Scan the records for lines with the word "vivo", and copy every such line.

Data:
►

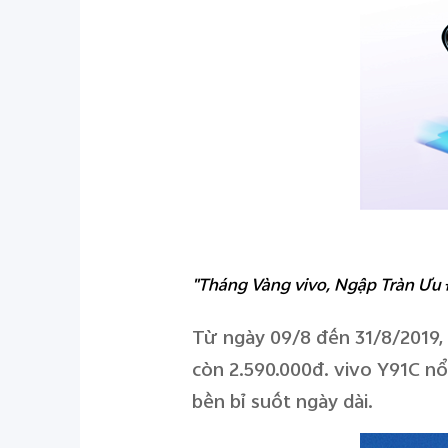
"Tháng Vàng vivo, Ngập Tràn Ưu Đ
Từ ngày 09/8 đến 31/8/2019,
còn 2.590.000đ. vivo Y91C nổ
bền bỉ suốt ngày dài.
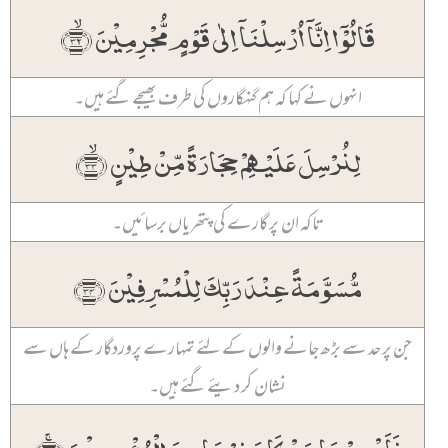
قَالُوۡۤا اِنَّاۤ اُرۡسِلۡنَاۤ اِلٰی قَوۡمٍ مُّجۡرِمِیۡنَ ﴿ۙ۳۲﴾
انہوں نے کہا کہ ہم گنہگاروں کی طرف بھیجے گئے ہیں۔
لِنُرۡسِلَ عَلَیۡہِمۡ حِجَارَۃً مِّنۡ طِیۡنٍ ﴿ۙ۳۳﴾
تاکہ ان پر گارے کی پتھریاں برسائیں۔
مُّسَوَّمَۃً عِنۡدَ رَبِّکَ لِلۡمُسۡرِفِیۡنَ ﴿۳۴﴾
جن پر حد سے بڑھ جانے والوں کے لئے تمہارے پروردگار کے ہاں سے
نشان کر دیئے گئے ہیں۔
فَاَخۡرَجۡنَا مَنۡ کَانَ فِیۡہَا مِنَ الۡمُؤۡمِنِیۡنَ ﴿ۚ۳۵﴾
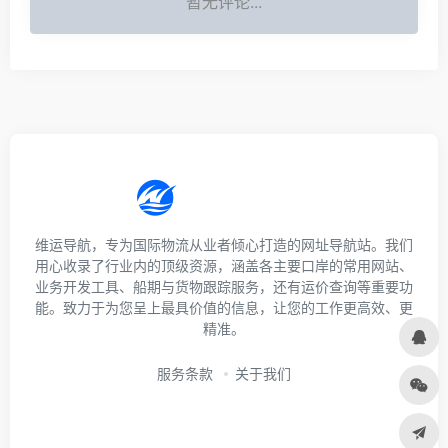
暂无评论...
维运导航，专为国际物流从业者倾心打造的网址导航站。我们
用心收录了行业内的顶级资源，涵盖各主要口岸的常用网站、
业务开发工具、船期与货物跟踪服务，还有运价查询等重要功
能。致力于为您呈上最具价值的信息，让您的工作更高效、更
精准。
服务条款
关于我们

◄

Expected answer:
"Tháng Vàng vivo, Ngập Tràn Ưu Đ
còn 2.590.000đ. vivo Y91C nổ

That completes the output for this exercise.